Славный рыцарь Божьего воинства Вальтарэ Камдель сидел в гриднице за чарой медовухи, слушая байки седоусого ветерана, сызмальства ходившего под хоругвью Владимира Мономаха еще в ту пору, когда тот сидел князем на Чернигове.
— Да и то сказать, князю-батюшке нашему сам черт ворожит. Какая бы туга-печаль вдруг ни случилась, уйдет он, бывало, в укромную молеленку свою, а мы, значит, станем вкруг да и ждем. Близко подходить до того места, где князь думу свою думает, не велено — голова с плеч. Иногда такое бывало, что и подолгу князя нет, а порою — всего-то ничего. Да только одно верно: как выйдет свет-Володимир да как молвит слово, так по тому слову и бывало. Никак не иначе!
А нам — что. Троице ли он там хвалу возносит али Перуну с присными его, только при нем на Руси и порядок суровый завелся, и братоубийству край положен. И вороги лютые земли наши дальними тропами обходят. А ты говоришь «провидение». Вот оно-то, провидение, самое разнастоящее.
«Похоже, Баренс прав, — отпивая из чары, которая вполне могла послужить импровизированной поилкой для пони, кивнул рыцарь. — Налицо вмешательство некой третьей силы, вероятно, имеющей в этих землях свой интерес. Знать бы какой, для чего, а главное, что собой представляет эта самая „неведомая сила“. Но понятно одно — мы на правильном пути».
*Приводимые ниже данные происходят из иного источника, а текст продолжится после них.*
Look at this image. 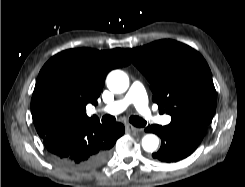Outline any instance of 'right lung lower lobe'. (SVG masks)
Returning <instances> with one entry per match:
<instances>
[{
  "label": "right lung lower lobe",
  "mask_w": 245,
  "mask_h": 187,
  "mask_svg": "<svg viewBox=\"0 0 245 187\" xmlns=\"http://www.w3.org/2000/svg\"><path fill=\"white\" fill-rule=\"evenodd\" d=\"M125 132L121 123L105 127L99 120L57 128L43 142L56 161L73 171H91L110 157V149Z\"/></svg>",
  "instance_id": "1"
}]
</instances>
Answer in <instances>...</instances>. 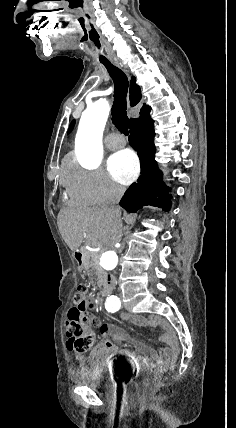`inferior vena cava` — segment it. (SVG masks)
Returning <instances> with one entry per match:
<instances>
[{
    "label": "inferior vena cava",
    "mask_w": 236,
    "mask_h": 428,
    "mask_svg": "<svg viewBox=\"0 0 236 428\" xmlns=\"http://www.w3.org/2000/svg\"><path fill=\"white\" fill-rule=\"evenodd\" d=\"M108 192H111V196L109 198L110 202V208L109 210H112L113 214H115V221L117 224H122L123 222V216L121 215V208L120 206H115V204H118L121 196L124 194V188H121V186H118V184H114V182H109L108 184Z\"/></svg>",
    "instance_id": "1"
}]
</instances>
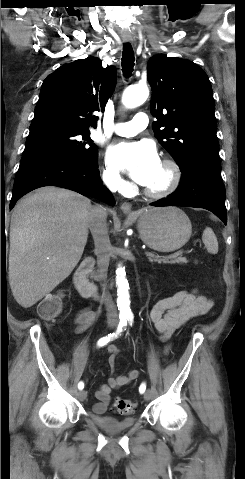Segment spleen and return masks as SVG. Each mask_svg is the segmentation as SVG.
Listing matches in <instances>:
<instances>
[{
	"label": "spleen",
	"mask_w": 245,
	"mask_h": 479,
	"mask_svg": "<svg viewBox=\"0 0 245 479\" xmlns=\"http://www.w3.org/2000/svg\"><path fill=\"white\" fill-rule=\"evenodd\" d=\"M202 240L209 253L217 254L218 241L213 230L210 227H206L203 231Z\"/></svg>",
	"instance_id": "obj_1"
}]
</instances>
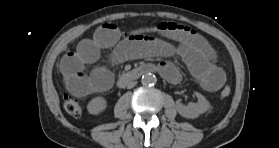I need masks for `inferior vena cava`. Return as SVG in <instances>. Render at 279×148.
Masks as SVG:
<instances>
[{"label":"inferior vena cava","instance_id":"1","mask_svg":"<svg viewBox=\"0 0 279 148\" xmlns=\"http://www.w3.org/2000/svg\"><path fill=\"white\" fill-rule=\"evenodd\" d=\"M136 84H137L136 81H131V82L128 83L127 88L128 89L133 88Z\"/></svg>","mask_w":279,"mask_h":148}]
</instances>
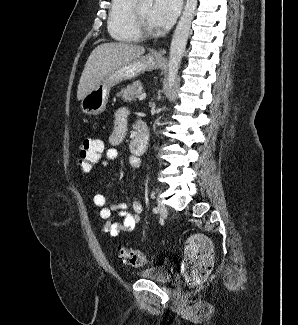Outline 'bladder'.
Segmentation results:
<instances>
[{
  "label": "bladder",
  "instance_id": "1",
  "mask_svg": "<svg viewBox=\"0 0 298 325\" xmlns=\"http://www.w3.org/2000/svg\"><path fill=\"white\" fill-rule=\"evenodd\" d=\"M138 275L141 278L161 284H168L172 280L171 273L163 267L153 266L141 270Z\"/></svg>",
  "mask_w": 298,
  "mask_h": 325
}]
</instances>
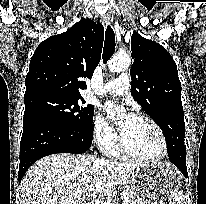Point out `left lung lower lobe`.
I'll use <instances>...</instances> for the list:
<instances>
[{
	"mask_svg": "<svg viewBox=\"0 0 206 204\" xmlns=\"http://www.w3.org/2000/svg\"><path fill=\"white\" fill-rule=\"evenodd\" d=\"M169 160L176 165L187 178L186 147L183 141L175 140L167 143Z\"/></svg>",
	"mask_w": 206,
	"mask_h": 204,
	"instance_id": "left-lung-lower-lobe-1",
	"label": "left lung lower lobe"
}]
</instances>
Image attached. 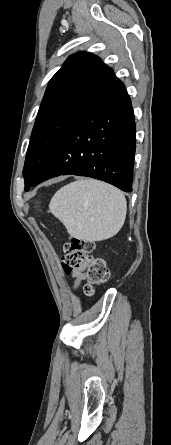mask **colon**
Returning <instances> with one entry per match:
<instances>
[{"mask_svg": "<svg viewBox=\"0 0 171 445\" xmlns=\"http://www.w3.org/2000/svg\"><path fill=\"white\" fill-rule=\"evenodd\" d=\"M94 244L88 241L71 239L64 246L62 267L68 274L82 272L85 274L84 293L87 296L95 294L96 288L109 278V271L103 259L93 255Z\"/></svg>", "mask_w": 171, "mask_h": 445, "instance_id": "obj_1", "label": "colon"}]
</instances>
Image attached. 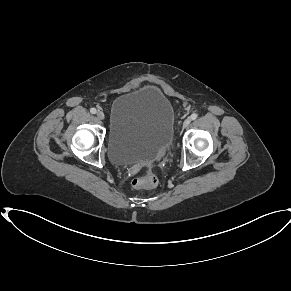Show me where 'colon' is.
<instances>
[{
    "instance_id": "1",
    "label": "colon",
    "mask_w": 291,
    "mask_h": 291,
    "mask_svg": "<svg viewBox=\"0 0 291 291\" xmlns=\"http://www.w3.org/2000/svg\"><path fill=\"white\" fill-rule=\"evenodd\" d=\"M164 154H165L164 152H161L158 155V160L162 159L164 157ZM157 183H158V179L156 175L153 174L152 172H149L143 177L135 178L132 181V186L135 189L152 188V187H155Z\"/></svg>"
}]
</instances>
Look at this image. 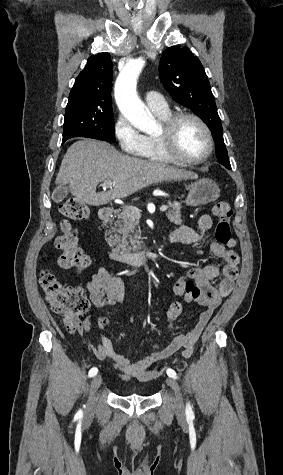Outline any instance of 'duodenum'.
<instances>
[{
	"label": "duodenum",
	"mask_w": 283,
	"mask_h": 475,
	"mask_svg": "<svg viewBox=\"0 0 283 475\" xmlns=\"http://www.w3.org/2000/svg\"><path fill=\"white\" fill-rule=\"evenodd\" d=\"M113 216L110 208H101L98 211L97 218L103 224L107 225ZM153 254V248L143 249L136 252H128L121 250H112L108 252L109 257L118 262L127 264H144L147 263Z\"/></svg>",
	"instance_id": "obj_1"
}]
</instances>
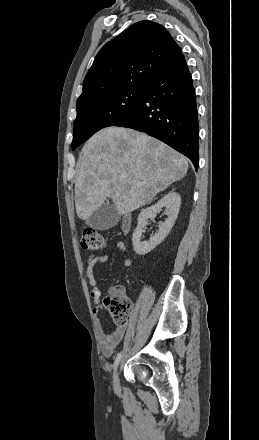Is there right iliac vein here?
<instances>
[{
    "label": "right iliac vein",
    "mask_w": 259,
    "mask_h": 440,
    "mask_svg": "<svg viewBox=\"0 0 259 440\" xmlns=\"http://www.w3.org/2000/svg\"><path fill=\"white\" fill-rule=\"evenodd\" d=\"M113 384H114L115 390H118L119 386H120L119 371L118 370L115 371L114 378H113Z\"/></svg>",
    "instance_id": "63e3f726"
}]
</instances>
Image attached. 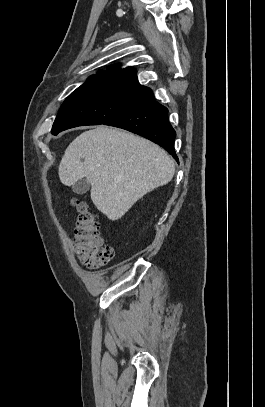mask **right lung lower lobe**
Returning <instances> with one entry per match:
<instances>
[{
  "instance_id": "right-lung-lower-lobe-1",
  "label": "right lung lower lobe",
  "mask_w": 265,
  "mask_h": 407,
  "mask_svg": "<svg viewBox=\"0 0 265 407\" xmlns=\"http://www.w3.org/2000/svg\"><path fill=\"white\" fill-rule=\"evenodd\" d=\"M167 114V108L158 103L152 95L104 125L119 127L143 136L163 147L178 161L174 150L176 132L169 123Z\"/></svg>"
}]
</instances>
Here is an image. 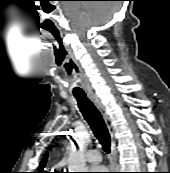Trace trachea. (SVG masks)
Wrapping results in <instances>:
<instances>
[{"instance_id":"1","label":"trachea","mask_w":170,"mask_h":173,"mask_svg":"<svg viewBox=\"0 0 170 173\" xmlns=\"http://www.w3.org/2000/svg\"><path fill=\"white\" fill-rule=\"evenodd\" d=\"M74 97L76 98L78 107L91 127L95 137L102 145L104 151L110 153L111 138L100 111L87 98L85 93H74Z\"/></svg>"}]
</instances>
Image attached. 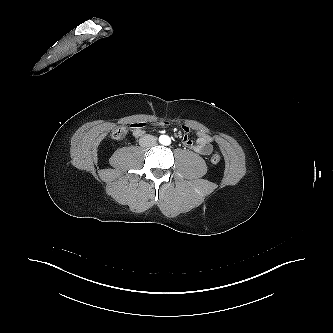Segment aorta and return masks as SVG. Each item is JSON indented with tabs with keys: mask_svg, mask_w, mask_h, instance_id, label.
<instances>
[{
	"mask_svg": "<svg viewBox=\"0 0 333 333\" xmlns=\"http://www.w3.org/2000/svg\"><path fill=\"white\" fill-rule=\"evenodd\" d=\"M169 141H170V139L168 137H166L165 143H168Z\"/></svg>",
	"mask_w": 333,
	"mask_h": 333,
	"instance_id": "762f6f07",
	"label": "aorta"
}]
</instances>
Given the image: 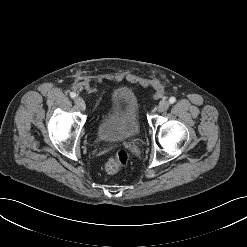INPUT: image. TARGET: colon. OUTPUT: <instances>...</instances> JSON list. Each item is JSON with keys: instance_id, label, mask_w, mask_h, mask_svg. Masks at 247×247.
<instances>
[{"instance_id": "obj_1", "label": "colon", "mask_w": 247, "mask_h": 247, "mask_svg": "<svg viewBox=\"0 0 247 247\" xmlns=\"http://www.w3.org/2000/svg\"><path fill=\"white\" fill-rule=\"evenodd\" d=\"M129 162V155L125 150H118L105 162V170L109 174H115L123 169Z\"/></svg>"}]
</instances>
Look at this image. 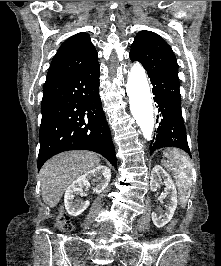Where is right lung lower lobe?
<instances>
[{
	"label": "right lung lower lobe",
	"instance_id": "right-lung-lower-lobe-1",
	"mask_svg": "<svg viewBox=\"0 0 221 266\" xmlns=\"http://www.w3.org/2000/svg\"><path fill=\"white\" fill-rule=\"evenodd\" d=\"M98 61L75 74L44 85L38 170L50 157L68 150H90L116 167L111 132L99 96Z\"/></svg>",
	"mask_w": 221,
	"mask_h": 266
}]
</instances>
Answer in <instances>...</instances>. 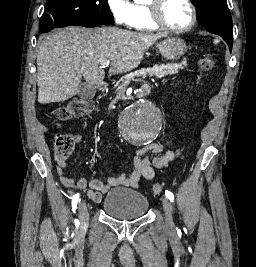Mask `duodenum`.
<instances>
[{"instance_id": "obj_1", "label": "duodenum", "mask_w": 256, "mask_h": 267, "mask_svg": "<svg viewBox=\"0 0 256 267\" xmlns=\"http://www.w3.org/2000/svg\"><path fill=\"white\" fill-rule=\"evenodd\" d=\"M148 86L149 83H145V85H139V89H134L133 93L134 94H138L135 95V98L138 99H146L148 94ZM97 89H101L102 91L106 90V89H110V84L108 81H99L97 84Z\"/></svg>"}]
</instances>
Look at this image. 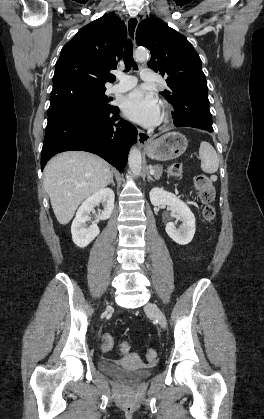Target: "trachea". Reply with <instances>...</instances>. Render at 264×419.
Returning <instances> with one entry per match:
<instances>
[{
    "label": "trachea",
    "instance_id": "trachea-1",
    "mask_svg": "<svg viewBox=\"0 0 264 419\" xmlns=\"http://www.w3.org/2000/svg\"><path fill=\"white\" fill-rule=\"evenodd\" d=\"M123 58H124V64L127 71H129L131 67L137 69V66L133 60V44L130 39H128L126 42L124 53H123Z\"/></svg>",
    "mask_w": 264,
    "mask_h": 419
}]
</instances>
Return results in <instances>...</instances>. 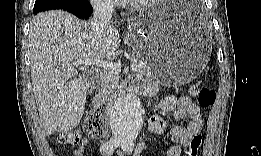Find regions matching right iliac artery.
Here are the masks:
<instances>
[{"mask_svg":"<svg viewBox=\"0 0 261 156\" xmlns=\"http://www.w3.org/2000/svg\"><path fill=\"white\" fill-rule=\"evenodd\" d=\"M119 144H120V140L119 139L112 138L109 141L103 143V145L101 146L100 151L103 154L112 155L114 150L119 146Z\"/></svg>","mask_w":261,"mask_h":156,"instance_id":"right-iliac-artery-1","label":"right iliac artery"}]
</instances>
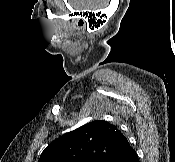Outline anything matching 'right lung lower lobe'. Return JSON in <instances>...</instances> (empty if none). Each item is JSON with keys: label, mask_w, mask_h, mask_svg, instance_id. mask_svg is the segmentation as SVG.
Returning a JSON list of instances; mask_svg holds the SVG:
<instances>
[{"label": "right lung lower lobe", "mask_w": 175, "mask_h": 162, "mask_svg": "<svg viewBox=\"0 0 175 162\" xmlns=\"http://www.w3.org/2000/svg\"><path fill=\"white\" fill-rule=\"evenodd\" d=\"M113 162H139V158L135 150L132 148L127 153L115 158Z\"/></svg>", "instance_id": "right-lung-lower-lobe-1"}]
</instances>
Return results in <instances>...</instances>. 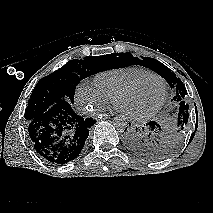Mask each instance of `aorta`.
<instances>
[{"label":"aorta","mask_w":213,"mask_h":213,"mask_svg":"<svg viewBox=\"0 0 213 213\" xmlns=\"http://www.w3.org/2000/svg\"><path fill=\"white\" fill-rule=\"evenodd\" d=\"M113 125L118 131L124 132L128 126V123L124 116L118 115L113 118Z\"/></svg>","instance_id":"762f6f07"}]
</instances>
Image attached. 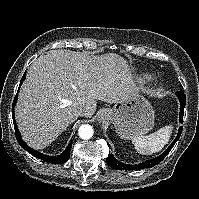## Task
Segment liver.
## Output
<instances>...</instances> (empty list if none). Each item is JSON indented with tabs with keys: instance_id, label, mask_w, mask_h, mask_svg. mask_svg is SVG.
<instances>
[{
	"instance_id": "liver-1",
	"label": "liver",
	"mask_w": 199,
	"mask_h": 199,
	"mask_svg": "<svg viewBox=\"0 0 199 199\" xmlns=\"http://www.w3.org/2000/svg\"><path fill=\"white\" fill-rule=\"evenodd\" d=\"M136 91L126 61L117 54L89 56L53 50L29 68L15 118L23 139L41 149L54 141L85 108L89 118L96 100L115 103Z\"/></svg>"
}]
</instances>
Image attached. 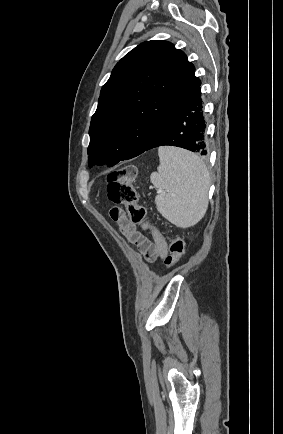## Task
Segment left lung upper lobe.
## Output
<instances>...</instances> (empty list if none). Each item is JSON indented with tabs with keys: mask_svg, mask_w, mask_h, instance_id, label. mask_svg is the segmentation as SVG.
<instances>
[{
	"mask_svg": "<svg viewBox=\"0 0 283 434\" xmlns=\"http://www.w3.org/2000/svg\"><path fill=\"white\" fill-rule=\"evenodd\" d=\"M201 85L195 67L168 41L139 44L114 67L91 118V167L143 153L169 113Z\"/></svg>",
	"mask_w": 283,
	"mask_h": 434,
	"instance_id": "left-lung-upper-lobe-1",
	"label": "left lung upper lobe"
}]
</instances>
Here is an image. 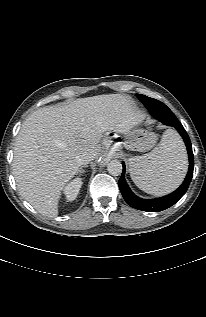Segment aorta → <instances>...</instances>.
<instances>
[{
  "label": "aorta",
  "instance_id": "obj_1",
  "mask_svg": "<svg viewBox=\"0 0 206 317\" xmlns=\"http://www.w3.org/2000/svg\"><path fill=\"white\" fill-rule=\"evenodd\" d=\"M122 164L119 160H112L107 165L108 172L113 176H118L122 173Z\"/></svg>",
  "mask_w": 206,
  "mask_h": 317
}]
</instances>
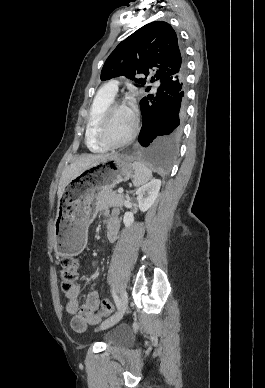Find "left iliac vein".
<instances>
[{"label":"left iliac vein","instance_id":"left-iliac-vein-1","mask_svg":"<svg viewBox=\"0 0 265 388\" xmlns=\"http://www.w3.org/2000/svg\"><path fill=\"white\" fill-rule=\"evenodd\" d=\"M127 305H128V295H127V292L125 290H122L121 296H120V306H119L117 312L113 316H111L108 320L103 322L100 325V329L105 330V329H108V328L114 326L115 324H117L122 319L123 315L125 314V311L127 309Z\"/></svg>","mask_w":265,"mask_h":388}]
</instances>
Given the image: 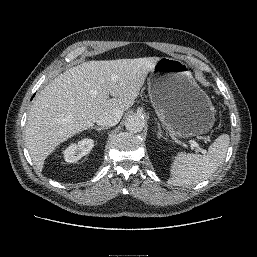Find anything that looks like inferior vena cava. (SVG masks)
Wrapping results in <instances>:
<instances>
[{
    "mask_svg": "<svg viewBox=\"0 0 257 257\" xmlns=\"http://www.w3.org/2000/svg\"><path fill=\"white\" fill-rule=\"evenodd\" d=\"M122 114L119 109L107 110L97 117L96 123L103 127L115 126L120 121Z\"/></svg>",
    "mask_w": 257,
    "mask_h": 257,
    "instance_id": "inferior-vena-cava-1",
    "label": "inferior vena cava"
}]
</instances>
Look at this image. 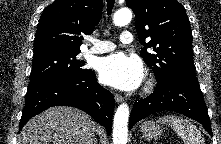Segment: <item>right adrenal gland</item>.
Instances as JSON below:
<instances>
[{"label":"right adrenal gland","instance_id":"2a0ac1e0","mask_svg":"<svg viewBox=\"0 0 221 144\" xmlns=\"http://www.w3.org/2000/svg\"><path fill=\"white\" fill-rule=\"evenodd\" d=\"M93 144H98L97 139L95 137L93 138Z\"/></svg>","mask_w":221,"mask_h":144}]
</instances>
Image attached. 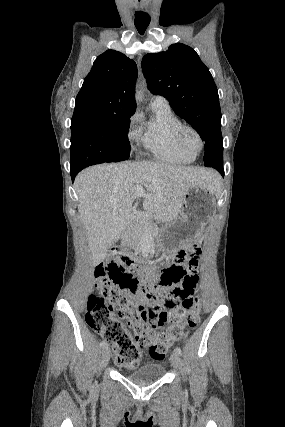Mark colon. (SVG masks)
Instances as JSON below:
<instances>
[{"mask_svg":"<svg viewBox=\"0 0 285 427\" xmlns=\"http://www.w3.org/2000/svg\"><path fill=\"white\" fill-rule=\"evenodd\" d=\"M194 254V247L188 245V250L177 251L173 263L162 271L148 270L145 280L139 278L141 266L122 254H114L106 267L95 269L97 294L87 296L85 320L113 347L118 364L136 368L143 351L153 360H163L169 346L183 339L185 329L195 328L200 301L189 290L196 285L198 275L188 273L182 265ZM178 287L183 292L163 315L165 325L158 328L148 324L151 303L166 291L178 295Z\"/></svg>","mask_w":285,"mask_h":427,"instance_id":"obj_1","label":"colon"}]
</instances>
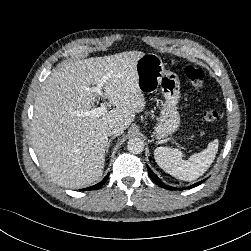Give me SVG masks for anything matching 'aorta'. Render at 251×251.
I'll use <instances>...</instances> for the list:
<instances>
[{
	"instance_id": "obj_1",
	"label": "aorta",
	"mask_w": 251,
	"mask_h": 251,
	"mask_svg": "<svg viewBox=\"0 0 251 251\" xmlns=\"http://www.w3.org/2000/svg\"><path fill=\"white\" fill-rule=\"evenodd\" d=\"M127 149L130 153L140 154L144 149V142L140 138H130L127 142Z\"/></svg>"
}]
</instances>
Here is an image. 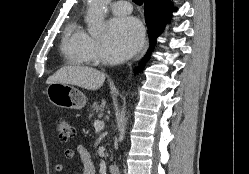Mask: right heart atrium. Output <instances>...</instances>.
I'll use <instances>...</instances> for the list:
<instances>
[{
	"mask_svg": "<svg viewBox=\"0 0 249 174\" xmlns=\"http://www.w3.org/2000/svg\"><path fill=\"white\" fill-rule=\"evenodd\" d=\"M86 49L91 60H98L100 56V46L95 39L91 37L88 38Z\"/></svg>",
	"mask_w": 249,
	"mask_h": 174,
	"instance_id": "1",
	"label": "right heart atrium"
}]
</instances>
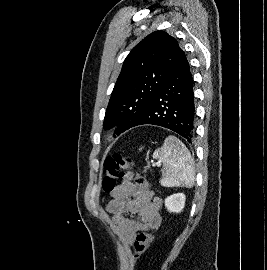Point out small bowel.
Returning a JSON list of instances; mask_svg holds the SVG:
<instances>
[{
	"label": "small bowel",
	"mask_w": 267,
	"mask_h": 270,
	"mask_svg": "<svg viewBox=\"0 0 267 270\" xmlns=\"http://www.w3.org/2000/svg\"><path fill=\"white\" fill-rule=\"evenodd\" d=\"M111 197L106 209L113 215L114 230L125 245L132 246L138 232L160 226L159 199L147 185L136 184L131 174L111 192Z\"/></svg>",
	"instance_id": "small-bowel-1"
}]
</instances>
Вальдар вызвал в памяти минувший вечер и харчевню у Золотых Ворот. Вопреки ожиданию, нищий в струпьях с костылем не появился. Зато вместо него рядом с Вальдаром на лавку опустился разбитного вида молодчик, судя по одеянию и длинному кинжалу у пояса один из тех вояк, которые охотно нанимаются сопровождать купцов в дальних странствиях. В отсутствии же «ангажемента» создают условия для будущих выгодных наймов.
— Я вижу, издалека прибыли? — словно продолжая ранее прерванный разговор, бросил страж чужого добра.
— Издалека, — покосился на бойкого незнакомца рыцарь.
— Может, тогда монетку мне разменяете? — В пальцах непрошеного соседа вдруг появился солид с иерусалимским крестом.
— Вы?
— Тихо! Закажи мне вина, чего-нибудь поесть и слушай. Я не знаю, о чем речь, и мне это неинтересно, но тебе велено передать следующее: голова святого Иоанна где-то здесь. Надлежит ее найти, изъять и доставить в Клерво. Когда реликвия будет в ваших руках, дайте мне знать — я помогу скрыться.
— Как вам сообщить?
— Мне сказывали, вы грамоте обучены.
— Обучен.
— Вот и прекрасно. Черкните мне на латыни, где и когда вас ждать. А после трапезы суньте пергамент в выеденную кость да и выбросьте под стол.
— Под стол?
— А вы не сомневайтесь, ко мне она попадет. Только вот нате тряпицу, чело оботрите, а теперь мне воротите.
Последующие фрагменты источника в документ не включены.